Here's five things we know about law and its effects:
1. The change won't happen right away.
People have been changing their clocks twice a year -- for 100 years. As the New York Times noted, Florida doesn’t have the authority to adopt daylight saving time year-round.
States do not control Daylight Saving Time. Congress does. Even if Florida Gov. Rick Scott approves, Congress would need to override existing federal law to allow the change.
2. If Florida did move to Daylight Saving Time, schoolkids could be walking in the dark.
Sunrise in December, January and February would be well after 8 a.m., with the latest being at 8:24 a.m. in mid-January.
3. Your afternoon commute would likely be in the light year-round.
The sunset, at worst, would be around 6:30 p.m. in late December and early January.
4. Year-round Daylight Saving Time would seriously change your TV habits.
Think about it: Everything will start an hour later.
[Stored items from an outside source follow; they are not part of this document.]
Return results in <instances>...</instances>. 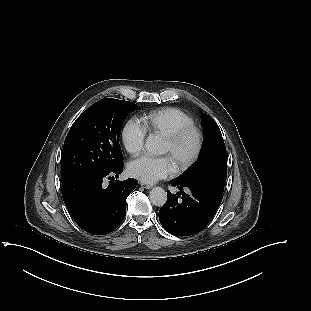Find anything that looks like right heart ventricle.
Here are the masks:
<instances>
[{
  "instance_id": "e07e8e85",
  "label": "right heart ventricle",
  "mask_w": 311,
  "mask_h": 311,
  "mask_svg": "<svg viewBox=\"0 0 311 311\" xmlns=\"http://www.w3.org/2000/svg\"><path fill=\"white\" fill-rule=\"evenodd\" d=\"M143 123L149 133L165 137L181 127L192 125L193 118L180 108L166 107L144 115Z\"/></svg>"
}]
</instances>
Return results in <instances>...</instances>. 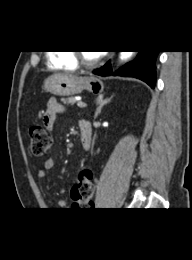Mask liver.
Returning a JSON list of instances; mask_svg holds the SVG:
<instances>
[{
    "mask_svg": "<svg viewBox=\"0 0 192 260\" xmlns=\"http://www.w3.org/2000/svg\"><path fill=\"white\" fill-rule=\"evenodd\" d=\"M60 75L67 76V77H73V75H71V74H60Z\"/></svg>",
    "mask_w": 192,
    "mask_h": 260,
    "instance_id": "1",
    "label": "liver"
}]
</instances>
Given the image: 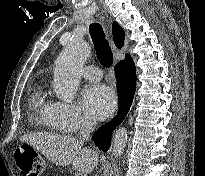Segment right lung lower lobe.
<instances>
[{"mask_svg": "<svg viewBox=\"0 0 205 176\" xmlns=\"http://www.w3.org/2000/svg\"><path fill=\"white\" fill-rule=\"evenodd\" d=\"M115 70L118 78L119 111L112 121L93 134L94 143L105 152L110 147L113 130L123 121L131 107L136 89V68L131 57L117 64Z\"/></svg>", "mask_w": 205, "mask_h": 176, "instance_id": "98d812e1", "label": "right lung lower lobe"}]
</instances>
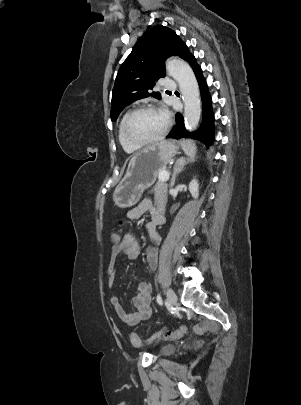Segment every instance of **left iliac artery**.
<instances>
[{"mask_svg": "<svg viewBox=\"0 0 301 405\" xmlns=\"http://www.w3.org/2000/svg\"><path fill=\"white\" fill-rule=\"evenodd\" d=\"M156 301H157V303H158L159 305H162V304H163V301H162V298H161V295H160V294L157 295Z\"/></svg>", "mask_w": 301, "mask_h": 405, "instance_id": "obj_1", "label": "left iliac artery"}]
</instances>
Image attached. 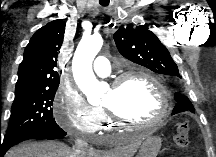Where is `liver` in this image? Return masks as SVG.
<instances>
[{"label":"liver","mask_w":216,"mask_h":157,"mask_svg":"<svg viewBox=\"0 0 216 157\" xmlns=\"http://www.w3.org/2000/svg\"><path fill=\"white\" fill-rule=\"evenodd\" d=\"M141 144L140 137H131L125 145L109 152L90 151L85 157H132ZM75 149L57 141L27 142L10 149L5 157H81Z\"/></svg>","instance_id":"liver-1"}]
</instances>
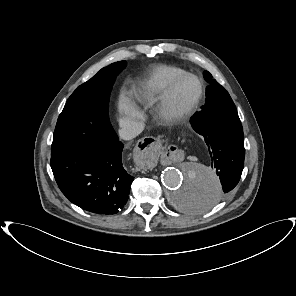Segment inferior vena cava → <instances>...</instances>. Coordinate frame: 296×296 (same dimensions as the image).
<instances>
[{"mask_svg":"<svg viewBox=\"0 0 296 296\" xmlns=\"http://www.w3.org/2000/svg\"><path fill=\"white\" fill-rule=\"evenodd\" d=\"M144 129V125L140 122H131L124 125L119 130V135L124 140H131L138 136Z\"/></svg>","mask_w":296,"mask_h":296,"instance_id":"602c4592","label":"inferior vena cava"}]
</instances>
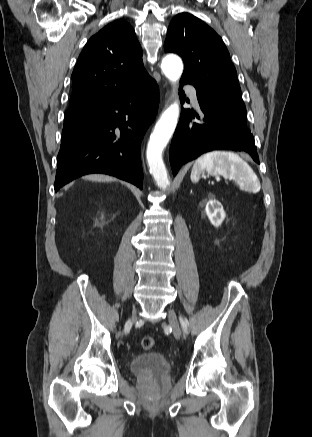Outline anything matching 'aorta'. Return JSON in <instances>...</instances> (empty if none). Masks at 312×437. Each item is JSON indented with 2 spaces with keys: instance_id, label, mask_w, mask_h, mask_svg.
<instances>
[{
  "instance_id": "obj_1",
  "label": "aorta",
  "mask_w": 312,
  "mask_h": 437,
  "mask_svg": "<svg viewBox=\"0 0 312 437\" xmlns=\"http://www.w3.org/2000/svg\"><path fill=\"white\" fill-rule=\"evenodd\" d=\"M161 69L171 82H176L183 72V64L178 56L168 55L162 60ZM178 116L179 106L177 102H174L163 112L148 142L146 156L149 171L161 189H166L169 185L162 152L176 128Z\"/></svg>"
}]
</instances>
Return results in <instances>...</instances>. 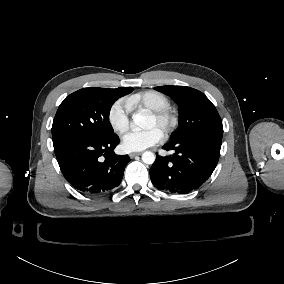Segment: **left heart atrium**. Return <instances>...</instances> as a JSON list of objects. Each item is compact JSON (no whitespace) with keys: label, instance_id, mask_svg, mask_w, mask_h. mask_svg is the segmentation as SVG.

The New Year's Eve ball drop would take place at 1 a.m. Florida time. That flight you booked to Boston? It would arrive an hour earlier. The Stock Market Exchange would open at 10:30 a..m. Florida time, not 9:30 a.m.
Ed Kenney, a Nassau County resident, said he doesn't care about the different TV times.
"If I want to watch it, I'll stay up," Kenney said.
5. Basically, we could call it "Florida Time," more accurately, "Atlantic Standard Time."
“I think it’s a question of whether the federal government will approve having essentially a 5th continental time zone,” Michael Downing, author of the 2006 book “Spring Forward: The Annual Madness of Daylight Saving Time,” told the Palm Beach Post. “Most of the semi-serious proposals at the federal level have been to collapse time zones to three so there is less confusion.”